Extracted page text data:
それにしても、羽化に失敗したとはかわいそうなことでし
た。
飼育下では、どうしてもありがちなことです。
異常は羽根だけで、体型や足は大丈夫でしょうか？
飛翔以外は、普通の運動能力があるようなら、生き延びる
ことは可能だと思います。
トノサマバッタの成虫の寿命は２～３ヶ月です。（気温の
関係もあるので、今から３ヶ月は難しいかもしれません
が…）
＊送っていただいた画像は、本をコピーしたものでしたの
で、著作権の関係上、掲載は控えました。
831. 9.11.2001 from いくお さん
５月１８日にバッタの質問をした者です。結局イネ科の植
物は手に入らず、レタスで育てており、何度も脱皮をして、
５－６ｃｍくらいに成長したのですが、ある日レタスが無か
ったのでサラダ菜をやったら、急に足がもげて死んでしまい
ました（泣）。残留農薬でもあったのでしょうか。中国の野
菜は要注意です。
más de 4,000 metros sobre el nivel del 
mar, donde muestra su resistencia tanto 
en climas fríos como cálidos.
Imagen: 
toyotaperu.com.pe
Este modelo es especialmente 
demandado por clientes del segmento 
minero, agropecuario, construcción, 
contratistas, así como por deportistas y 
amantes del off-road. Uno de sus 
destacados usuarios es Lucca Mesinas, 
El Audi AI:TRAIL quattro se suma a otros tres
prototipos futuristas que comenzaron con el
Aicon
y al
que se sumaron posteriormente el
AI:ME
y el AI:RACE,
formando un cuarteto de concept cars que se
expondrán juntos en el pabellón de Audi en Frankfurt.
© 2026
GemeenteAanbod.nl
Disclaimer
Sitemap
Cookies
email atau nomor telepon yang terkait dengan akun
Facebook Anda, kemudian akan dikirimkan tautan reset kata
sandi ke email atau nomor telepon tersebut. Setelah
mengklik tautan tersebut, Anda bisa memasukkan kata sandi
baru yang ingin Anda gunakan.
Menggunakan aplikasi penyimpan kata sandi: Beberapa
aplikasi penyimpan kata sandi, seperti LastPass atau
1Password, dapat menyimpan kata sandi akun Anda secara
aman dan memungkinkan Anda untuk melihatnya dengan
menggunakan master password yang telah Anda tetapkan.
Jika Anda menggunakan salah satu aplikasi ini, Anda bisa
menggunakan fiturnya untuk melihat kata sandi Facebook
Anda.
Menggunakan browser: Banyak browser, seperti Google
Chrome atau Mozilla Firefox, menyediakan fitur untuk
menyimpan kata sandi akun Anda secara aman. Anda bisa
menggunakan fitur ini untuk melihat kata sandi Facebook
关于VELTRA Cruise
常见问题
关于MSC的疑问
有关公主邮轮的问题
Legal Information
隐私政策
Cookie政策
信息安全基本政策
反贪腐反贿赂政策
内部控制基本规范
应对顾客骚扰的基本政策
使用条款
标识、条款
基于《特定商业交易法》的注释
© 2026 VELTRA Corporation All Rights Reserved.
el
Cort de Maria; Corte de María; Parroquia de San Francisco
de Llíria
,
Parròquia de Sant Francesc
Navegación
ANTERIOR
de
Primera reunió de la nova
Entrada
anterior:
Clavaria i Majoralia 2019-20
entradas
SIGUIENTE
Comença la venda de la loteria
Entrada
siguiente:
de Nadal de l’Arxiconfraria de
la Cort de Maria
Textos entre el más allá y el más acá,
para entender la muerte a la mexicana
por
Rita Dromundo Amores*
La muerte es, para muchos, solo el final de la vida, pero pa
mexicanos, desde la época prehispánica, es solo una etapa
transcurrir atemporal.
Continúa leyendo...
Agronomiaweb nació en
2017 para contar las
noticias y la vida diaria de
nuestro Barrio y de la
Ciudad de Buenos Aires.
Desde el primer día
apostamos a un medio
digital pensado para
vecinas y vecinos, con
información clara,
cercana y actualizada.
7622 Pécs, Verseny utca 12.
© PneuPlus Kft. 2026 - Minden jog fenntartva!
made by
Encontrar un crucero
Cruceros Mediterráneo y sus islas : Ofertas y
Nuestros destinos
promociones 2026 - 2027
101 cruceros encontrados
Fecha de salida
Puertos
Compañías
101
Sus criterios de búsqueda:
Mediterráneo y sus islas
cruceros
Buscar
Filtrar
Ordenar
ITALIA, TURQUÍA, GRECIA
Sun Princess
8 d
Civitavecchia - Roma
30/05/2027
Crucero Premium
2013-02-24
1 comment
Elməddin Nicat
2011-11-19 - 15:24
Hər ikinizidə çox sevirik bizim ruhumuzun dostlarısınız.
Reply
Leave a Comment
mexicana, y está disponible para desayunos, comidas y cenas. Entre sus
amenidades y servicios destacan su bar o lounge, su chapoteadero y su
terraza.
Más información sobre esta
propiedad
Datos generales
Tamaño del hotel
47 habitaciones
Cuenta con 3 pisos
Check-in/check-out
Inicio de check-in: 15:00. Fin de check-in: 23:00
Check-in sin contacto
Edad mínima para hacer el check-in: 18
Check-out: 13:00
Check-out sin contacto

_Task goal_. Your answer should consist only of the lines from the one with "Nuestros destinos" through the end of the data above, reproduced exactly.

_Task solution_.
Nuestros destinos
promociones 2026 - 2027
101 cruceros encontrados
Fecha de salida
Puertos
Compañías
101
Sus criterios de búsqueda:
Mediterráneo y sus islas
cruceros
Buscar
Filtrar
Ordenar
ITALIA, TURQUÍA, GRECIA
Sun Princess
8 d
Civitavecchia - Roma
30/05/2027
Crucero Premium
2013-02-24
1 comment
Elməddin Nicat
2011-11-19 - 15:24
Hər ikinizidə çox sevirik bizim ruhumuzun dostlarısınız.
Reply
Leave a Comment
mexicana, y está disponible para desayunos, comidas y cenas. Entre sus
amenidades y servicios destacan su bar o lounge, su chapoteadero y su
terraza.
Más información sobre esta
propiedad
Datos generales
Tamaño del hotel
47 habitaciones
Cuenta con 3 pisos
Check-in/check-out
Inicio de check-in: 15:00. Fin de check-in: 23:00
Check-in sin contacto
Edad mínima para hacer el check-in: 18
Check-out: 13:00
Check-out sin contacto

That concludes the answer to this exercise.